Day 4: The do’s and don’ts of using standard Mobile Access Towers
It’s hard to believe, but it’s now Day 4 of PASMA TOWER WEEK. We’ve covered low level work platforms, one man towers and narrow towers, and now it’s the turn of STANDARD MOBILE ACCESS TOWERS – those unsung heroes of height safety that are in daily use up and down the country.
However, as with all types of access equipment, there are certain do’s and don’ts. Here are 9 of the most important:
Before you start. If there’s no alternative to working at height – and you’re satisfied that a tower is the most suitable piece of equipment for the job – undertake a risk assessment to include a review of any potential hazards such as overhead obstructions and ground conditions. Also check for pedestrian and vehicular access.
Choose one of two methods
Always use one of the following two methods approved by PASMA – and the HSE – to assemble and dismantle the tower.
What’s the first?
Through the Trap (3T): This method requires the operative to work partially through the open trap to position guardrails at suitable distances above the platform before standing on the platform to continue the assembly process.
And the second?
Advance Guardrail: This method involves the use of advance guardrail units that are positioned ahead of the platform so that when the operative gains access, the advance guardrail is already in position. The operative then installs the permanent guardrails and the advance unit is repositioned ahead of the next platform.

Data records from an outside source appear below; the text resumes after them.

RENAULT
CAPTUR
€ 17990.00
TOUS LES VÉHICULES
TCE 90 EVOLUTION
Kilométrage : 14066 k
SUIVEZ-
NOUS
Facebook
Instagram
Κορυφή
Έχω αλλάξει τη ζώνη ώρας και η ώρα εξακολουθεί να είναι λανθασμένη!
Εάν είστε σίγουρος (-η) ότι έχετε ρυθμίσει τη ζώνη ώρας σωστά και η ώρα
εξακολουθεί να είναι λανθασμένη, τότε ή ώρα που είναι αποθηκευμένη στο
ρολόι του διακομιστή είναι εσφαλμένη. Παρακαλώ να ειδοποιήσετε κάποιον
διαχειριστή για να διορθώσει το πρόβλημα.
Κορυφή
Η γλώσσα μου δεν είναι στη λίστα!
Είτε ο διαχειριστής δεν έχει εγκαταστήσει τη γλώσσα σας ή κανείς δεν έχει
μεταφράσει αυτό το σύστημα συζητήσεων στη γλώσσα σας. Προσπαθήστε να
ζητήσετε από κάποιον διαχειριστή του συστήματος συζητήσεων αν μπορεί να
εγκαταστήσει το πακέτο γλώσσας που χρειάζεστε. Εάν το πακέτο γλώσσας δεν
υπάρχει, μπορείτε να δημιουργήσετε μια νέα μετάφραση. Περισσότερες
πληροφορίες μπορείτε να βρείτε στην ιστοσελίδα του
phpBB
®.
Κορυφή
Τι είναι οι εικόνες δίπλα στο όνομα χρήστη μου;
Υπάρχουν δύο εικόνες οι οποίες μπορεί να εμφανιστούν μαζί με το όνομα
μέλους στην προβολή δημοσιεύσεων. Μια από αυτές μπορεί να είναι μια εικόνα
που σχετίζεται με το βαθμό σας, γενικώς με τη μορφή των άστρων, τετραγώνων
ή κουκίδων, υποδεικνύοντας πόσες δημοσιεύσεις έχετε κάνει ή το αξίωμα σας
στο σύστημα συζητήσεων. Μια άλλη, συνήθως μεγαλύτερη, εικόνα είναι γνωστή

Where does BS EN 1004 fit in?
Only buy or hire a tower which conforms to BS EN 1004, the European product standard for mobile access towers. Towers which conform to this standard must meet minimum safety requirements. Your life or the life of others may depend on it. Why take the risk?
When should towers be inspected?
Your tower should be inspected before it’s first used, at suitable intervals depending on its working environment and use, and every time that something happens that may affect its stability or safety.
What to watch for!
Make sure that the tower is marked with a BS EN 1004 label; that it has purpose-designed platforms with safe trapdoor entry and exit; that it has in-built access for safe ascent and decent; that it’s supplied with the correct size and quantity of stabilisers to prevent overturning and that it’s got the correct quantity and number of guardrails with the correct gaps and dimensions to prevent a fall.
Top tip: Never stand on an unprotected platform when building, using or dismantling a mobile access tower.
Make certain you’re competent
Competence in the workplace begins with thorough and consistent training. Don’t simply rely on ‘training on the job’. There’s a PASMA training centre near you. Make sure you’re competent to build, inspect, use and dismantle a tower. Above all, make sure you’re safe.